START Input data

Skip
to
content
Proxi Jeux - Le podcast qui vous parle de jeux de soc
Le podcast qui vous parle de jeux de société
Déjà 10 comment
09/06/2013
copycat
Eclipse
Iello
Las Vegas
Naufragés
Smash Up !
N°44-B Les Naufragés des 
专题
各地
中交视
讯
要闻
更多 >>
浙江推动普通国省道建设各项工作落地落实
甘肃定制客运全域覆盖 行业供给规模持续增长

END Input data
START Input data

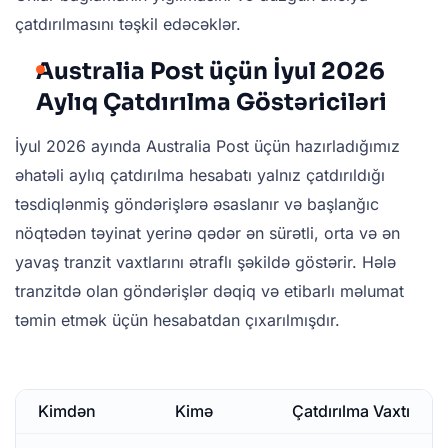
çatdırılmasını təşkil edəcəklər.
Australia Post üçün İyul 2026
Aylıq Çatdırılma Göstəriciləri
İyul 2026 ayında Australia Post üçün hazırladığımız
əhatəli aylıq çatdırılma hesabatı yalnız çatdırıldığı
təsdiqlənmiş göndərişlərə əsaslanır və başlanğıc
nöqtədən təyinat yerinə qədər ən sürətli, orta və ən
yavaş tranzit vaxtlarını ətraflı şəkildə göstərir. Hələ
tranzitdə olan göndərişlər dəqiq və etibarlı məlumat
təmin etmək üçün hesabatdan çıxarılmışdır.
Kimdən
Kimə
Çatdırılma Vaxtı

END Input data

Problem to work on: Every line above that holds the word "İyul" should be copied out.

Result of this task:
Australia Post üçün İyul 2026
İyul 2026 ayında Australia Post üçün hazırladığımız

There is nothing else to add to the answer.